◆ **TASK ITEM**
Transcribe the following entries letter for letter, without the pictures.

━━━━━ DATASET RECORDS ━━━━━

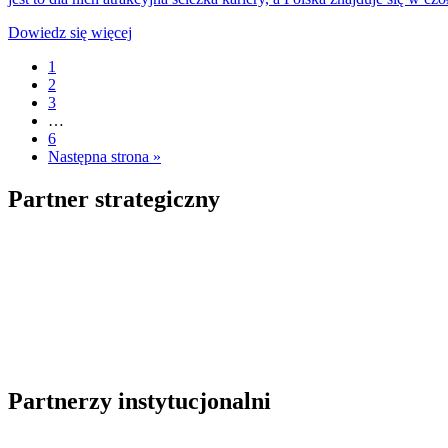
Dowiedz się więcej
1
2
3
…
6
Następna strona »
Partner strategiczny
Partnerzy instytucjonalni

━━━━━

◆ **REPLY TO THE TASK**
Dowiedz się więcej
1
2
3
…
6
Następna strona »
Partner strategiczny
Partnerzy instytucjonalni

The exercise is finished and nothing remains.